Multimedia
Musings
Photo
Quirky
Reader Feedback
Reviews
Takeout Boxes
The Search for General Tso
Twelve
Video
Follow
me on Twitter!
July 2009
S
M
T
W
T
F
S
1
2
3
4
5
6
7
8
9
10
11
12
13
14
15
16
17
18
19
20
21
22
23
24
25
=-=-=
TASK STATEMENT :: Reproduce each entry exactly, leaving out nothing.

OUTPUT FOR THIS EXERCISE ::
Multimedia
Musings
Photo
Quirky
Reader Feedback
Reviews
Takeout Boxes
The Search for General Tso
Twelve
Video
Follow
me on Twitter!
July 2009
S
M
T
W
T
F
S
1
2
3
4
5
6
7
8
9
10
11
12
13
14
15
16
17
18
19
20
21
22
23
24
25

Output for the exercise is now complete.